Discussion of General Electric locomotive technology. Current official information can be found here: www.getransportation.com.

Moderators: MEC407, AMTK84

 #1362484  by XC Tower
 
How many of this unit were sold by GE? When did production cease? Which Class I's bought them? (I've seen photos of PRR units parked in Corry, PA, and Oil City, PA) Lastly, who had the largest number of them?
Thank you for any information.

XC
 #1362621  by Allen Hazen
 
The Wikipedia article Dutch Railnut linked to is a good start on information about this locomotive model. Of the internet links given at the bottom of that article, one is a roster that will give an answer to the question of which Class I railroads bought them.
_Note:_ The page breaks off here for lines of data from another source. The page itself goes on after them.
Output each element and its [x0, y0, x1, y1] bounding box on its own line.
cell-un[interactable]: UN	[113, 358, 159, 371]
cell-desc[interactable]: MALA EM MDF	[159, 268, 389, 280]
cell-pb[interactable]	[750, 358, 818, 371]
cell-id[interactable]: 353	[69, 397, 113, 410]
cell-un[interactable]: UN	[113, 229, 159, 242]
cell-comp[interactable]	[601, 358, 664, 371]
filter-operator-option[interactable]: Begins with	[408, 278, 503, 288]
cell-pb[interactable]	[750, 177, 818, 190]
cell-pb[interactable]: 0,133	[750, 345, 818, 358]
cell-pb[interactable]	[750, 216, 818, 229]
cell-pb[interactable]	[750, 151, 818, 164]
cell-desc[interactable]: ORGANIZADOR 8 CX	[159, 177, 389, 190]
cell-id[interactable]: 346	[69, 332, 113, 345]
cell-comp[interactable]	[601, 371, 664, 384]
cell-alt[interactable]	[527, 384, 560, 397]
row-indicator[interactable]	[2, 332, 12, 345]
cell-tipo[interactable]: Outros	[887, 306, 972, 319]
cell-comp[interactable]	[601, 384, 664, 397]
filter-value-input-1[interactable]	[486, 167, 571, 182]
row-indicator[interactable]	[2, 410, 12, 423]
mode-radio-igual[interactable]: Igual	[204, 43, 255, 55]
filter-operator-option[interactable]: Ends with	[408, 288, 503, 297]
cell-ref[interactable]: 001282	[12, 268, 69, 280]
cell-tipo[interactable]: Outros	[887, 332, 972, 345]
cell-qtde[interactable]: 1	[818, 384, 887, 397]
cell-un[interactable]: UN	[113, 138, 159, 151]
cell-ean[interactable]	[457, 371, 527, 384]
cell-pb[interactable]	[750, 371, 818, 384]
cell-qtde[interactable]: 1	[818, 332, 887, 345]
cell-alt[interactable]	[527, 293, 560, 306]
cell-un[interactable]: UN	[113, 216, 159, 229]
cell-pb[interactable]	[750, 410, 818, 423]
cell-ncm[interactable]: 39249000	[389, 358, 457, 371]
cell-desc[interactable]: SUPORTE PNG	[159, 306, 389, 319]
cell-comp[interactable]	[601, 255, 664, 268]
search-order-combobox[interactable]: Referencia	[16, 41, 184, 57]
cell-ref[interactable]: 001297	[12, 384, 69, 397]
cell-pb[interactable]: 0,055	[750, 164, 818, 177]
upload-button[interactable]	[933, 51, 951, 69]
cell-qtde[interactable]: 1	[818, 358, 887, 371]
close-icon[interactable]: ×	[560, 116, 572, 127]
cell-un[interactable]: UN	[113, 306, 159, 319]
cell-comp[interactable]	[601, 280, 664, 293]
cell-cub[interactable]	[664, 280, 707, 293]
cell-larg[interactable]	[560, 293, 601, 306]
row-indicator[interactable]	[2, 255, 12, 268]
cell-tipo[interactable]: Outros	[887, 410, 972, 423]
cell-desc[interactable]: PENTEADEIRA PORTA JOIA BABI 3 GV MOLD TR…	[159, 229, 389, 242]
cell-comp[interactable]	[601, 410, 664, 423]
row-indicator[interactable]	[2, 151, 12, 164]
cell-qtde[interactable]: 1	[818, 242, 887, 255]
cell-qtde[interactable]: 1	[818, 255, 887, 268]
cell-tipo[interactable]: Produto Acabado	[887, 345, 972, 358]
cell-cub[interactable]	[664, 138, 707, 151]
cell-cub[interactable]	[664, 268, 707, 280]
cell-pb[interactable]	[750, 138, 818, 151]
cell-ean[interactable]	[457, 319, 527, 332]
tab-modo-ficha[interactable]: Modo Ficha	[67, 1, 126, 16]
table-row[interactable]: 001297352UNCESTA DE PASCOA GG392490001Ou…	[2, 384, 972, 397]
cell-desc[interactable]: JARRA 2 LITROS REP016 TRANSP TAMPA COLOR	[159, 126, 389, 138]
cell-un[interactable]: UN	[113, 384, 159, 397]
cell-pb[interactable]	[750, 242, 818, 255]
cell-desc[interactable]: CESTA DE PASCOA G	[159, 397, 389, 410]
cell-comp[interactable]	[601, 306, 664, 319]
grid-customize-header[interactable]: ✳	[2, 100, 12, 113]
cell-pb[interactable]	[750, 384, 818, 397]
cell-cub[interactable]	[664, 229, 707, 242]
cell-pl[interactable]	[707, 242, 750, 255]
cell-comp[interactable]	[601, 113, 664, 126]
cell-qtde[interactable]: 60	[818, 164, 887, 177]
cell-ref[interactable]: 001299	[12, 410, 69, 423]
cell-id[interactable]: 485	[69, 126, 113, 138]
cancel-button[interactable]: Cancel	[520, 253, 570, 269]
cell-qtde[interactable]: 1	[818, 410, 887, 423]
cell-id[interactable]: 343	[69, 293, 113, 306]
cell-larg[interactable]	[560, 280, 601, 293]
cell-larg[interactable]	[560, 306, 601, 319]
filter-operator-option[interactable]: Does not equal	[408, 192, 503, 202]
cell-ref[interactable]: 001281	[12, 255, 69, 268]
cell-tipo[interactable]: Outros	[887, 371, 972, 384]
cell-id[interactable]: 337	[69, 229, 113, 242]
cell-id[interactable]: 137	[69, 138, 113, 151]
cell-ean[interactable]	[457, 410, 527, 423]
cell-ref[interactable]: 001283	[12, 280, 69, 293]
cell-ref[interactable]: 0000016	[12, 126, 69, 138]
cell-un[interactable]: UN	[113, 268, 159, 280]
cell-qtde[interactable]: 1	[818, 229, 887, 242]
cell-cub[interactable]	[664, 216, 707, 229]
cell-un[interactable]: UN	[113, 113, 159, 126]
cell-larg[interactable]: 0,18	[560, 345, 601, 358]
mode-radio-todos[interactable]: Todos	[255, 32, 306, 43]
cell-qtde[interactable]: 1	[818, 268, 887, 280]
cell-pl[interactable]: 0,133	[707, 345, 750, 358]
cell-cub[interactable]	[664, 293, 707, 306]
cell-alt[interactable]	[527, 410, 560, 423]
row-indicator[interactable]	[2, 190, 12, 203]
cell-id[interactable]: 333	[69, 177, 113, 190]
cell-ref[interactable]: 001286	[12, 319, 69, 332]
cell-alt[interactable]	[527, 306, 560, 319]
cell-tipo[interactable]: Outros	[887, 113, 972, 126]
There is also a reference to a two-part article in the (dead-tree format) magazine "Extra 2200 South" from the 1970s: if you can obtain these, they are a source of LOTS of information (including information on the "phases," or design variants, built over the decade and a half of GE 44-tonner production. (I have copies, and will consult them to answer specific questions.)

Random factoids:
The Pennsylvania had the largest fleet… and regretted it: they discovered, after buying them, that they weren't powerful enough to replace the steam switchers they planned to replace with them. The New Haven, I think, had the second largest fleet: at least one of theirs was, I think, transferred to the Connecticut Company, the New Haven's trolley-line subsidiary, and used for switching in part of street trackage. And, if you are in Australia, one of the 44-tonners taken there during WW II by the U.S. military and transferred to Australian railways has been preserved, in a railway museum in Adelaide.